Whoever told you that probably meant that you need to split up the glob and run multiple separate commands:

files = glob.glob('label_POS/label_phone_align/dump/*')
i = 0
scale = 100
# process in units of 100 filenames until we have them all
while scale*i < len(files):
    subprocess.run(['sed', '-i',
            '-e', 's/#/pau/g',
            *files[scale*i:scale*(i+1)]], check=True)
    i += 1

and then amalgamate all that output however you need, after the fact.

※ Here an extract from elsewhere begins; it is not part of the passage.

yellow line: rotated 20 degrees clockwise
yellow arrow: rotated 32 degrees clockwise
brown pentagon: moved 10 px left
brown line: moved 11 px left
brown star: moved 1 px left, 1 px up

I don't know how many inputs the sed command can accept from the command line, but it's apparently less than 13,000. You can keep changing scale until it doesn't error.

Green Cloak Guy
  • 23,793
  • 4
  • 33
  • 53
0

Please scroll down to the end of this answer for the solution I recommend for your specific problem. There's a bit of background here for context and/or future visitors grappling with other "argument list too long" errors.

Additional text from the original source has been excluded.